Pour la deuxième expérience du metteur en scène à l’étranger en trois films, la Seine a remplacé la Sumida. Le voyage du ballon rouge est la libre adaptation du film français Le ballon rouge d’Albert Lamorisse. Ce projet est né d’une commande du Musée d’Orsay à des cinéastes pour son vingtième anniversaire. Leur seule obligation consistait à faire apparaître le musée au moins une fois dans le film.
Suzanne, marionnettiste, engage Fang Song, étudiante en cinéma pour s’occuper son fils de sept ans, Simon. Suzanne est trop prise par la préparation de son nouveau spectacle pour lui accorder suffisamment de temps, tandis que le père du garçon a disparu au Canada depuis deux ans pour écrire son roman. Simon est suivi par un mystérieux ballon rouge. La jeune chinoise, double d’Hou Hsiao Hsien, découvre la vie de cette famille d’artistes parisiens avec sa caméra.
Le réalisateur taiwanais a une nouvelle fois choisi de donner la vedette à un personnage féminin. Une femme qui doit mener sa carrière professionnelle, être mère, tout en s’occupant de sa vie affective. Elle est débordée par les deux premières et la dernière est à la dérive. Suzanne est cependant bien décidée à prendre le taureau par les cornes. Heureusement, elle est aussi obstinée que Zhang Yu, dont elle raconte l’histoire dans le spectacle de marionnettes qu’elle prépare. L’érudit chinois veut faire bouillir l’océan pour retrouver sa bien-aimée.
Le voyage du ballon rouge est ancré dans le quotidien. Le réalisateur s’attarde sur tous ces petits riens qui font les journées de Simon : les parties de flipper, les trajets en métro, la découverte d’un nouveau jouet en la caméra de Fang Song...
La grande réussite film repose sur l’harmonie entre le « jeu » des acteurs et la manière de filmer d’Hou Hsiao Hsien. Mention très spéciale à Juliette Binoche, l’interprète de Suzanne qui illumine le film de sa présence. Elle est criante de vérité avec ses cheveux teints en blond et sa mise légèrement débraillée. A ses côtés, Simon Iteanu est un vrai petit garçon, et non, comme bien souvent, un enfant de la balle qui en remontrerait au plus chevronné des professionnels.
Au naturel des acteurs répond la capacité d’Hou Hsiao Hsien à capter le réel.

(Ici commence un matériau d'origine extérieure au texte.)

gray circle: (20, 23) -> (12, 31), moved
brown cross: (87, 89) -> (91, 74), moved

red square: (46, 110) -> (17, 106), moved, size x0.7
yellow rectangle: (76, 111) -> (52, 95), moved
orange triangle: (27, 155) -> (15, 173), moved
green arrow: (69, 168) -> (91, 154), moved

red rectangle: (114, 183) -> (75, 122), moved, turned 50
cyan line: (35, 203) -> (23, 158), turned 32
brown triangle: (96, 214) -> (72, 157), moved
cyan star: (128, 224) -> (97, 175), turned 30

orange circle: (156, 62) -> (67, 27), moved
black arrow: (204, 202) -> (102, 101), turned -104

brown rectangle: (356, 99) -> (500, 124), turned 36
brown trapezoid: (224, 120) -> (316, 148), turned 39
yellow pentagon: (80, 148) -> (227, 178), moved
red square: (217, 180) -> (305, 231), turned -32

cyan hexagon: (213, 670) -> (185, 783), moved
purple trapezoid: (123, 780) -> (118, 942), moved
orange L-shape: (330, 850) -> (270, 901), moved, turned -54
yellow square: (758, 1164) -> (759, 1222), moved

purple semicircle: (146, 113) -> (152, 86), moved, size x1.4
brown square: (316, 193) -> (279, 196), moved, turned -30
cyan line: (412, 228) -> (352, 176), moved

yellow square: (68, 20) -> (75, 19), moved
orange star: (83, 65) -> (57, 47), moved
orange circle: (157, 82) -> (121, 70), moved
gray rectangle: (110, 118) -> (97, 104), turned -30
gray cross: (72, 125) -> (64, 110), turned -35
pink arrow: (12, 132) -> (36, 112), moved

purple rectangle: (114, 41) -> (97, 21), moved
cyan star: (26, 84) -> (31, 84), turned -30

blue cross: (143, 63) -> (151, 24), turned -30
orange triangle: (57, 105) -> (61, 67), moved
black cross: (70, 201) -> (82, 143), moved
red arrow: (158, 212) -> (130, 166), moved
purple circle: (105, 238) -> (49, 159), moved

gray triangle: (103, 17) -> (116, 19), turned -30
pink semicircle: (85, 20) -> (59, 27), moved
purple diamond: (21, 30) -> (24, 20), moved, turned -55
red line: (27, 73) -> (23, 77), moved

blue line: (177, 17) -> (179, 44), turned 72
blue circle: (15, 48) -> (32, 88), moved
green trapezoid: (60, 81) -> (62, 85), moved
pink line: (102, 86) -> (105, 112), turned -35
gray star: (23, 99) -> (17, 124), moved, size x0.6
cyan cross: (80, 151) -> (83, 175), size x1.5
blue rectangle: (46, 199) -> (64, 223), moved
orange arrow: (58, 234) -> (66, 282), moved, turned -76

Je ne suis pas un adorateur de la chronique réaliste, mais j’avoue avoir été bluffé. Sa manière de filmer semble être « naturelle », évidente. Les « manipulations » sont limitées au strict minimum, et ce qui pourrait considéré comme un défaut devient une qualité : un bus qui s’arrête quelques secondes en plein dans le champ, des reflets sur une vitre... Finalement, si un enfant apercevant le tournage en cours fait un signe de la main à la caméra, est-ce si grave que cela pour le film ? Son style n’atteint peut-être pas les sommets de ses précédents films, mais il est là pour servir son propos. Et le résultat est particulièrement plaisant.
Le voyage du ballon rouge est sorti sur les écrans français le mercredi 30 janvier 2008.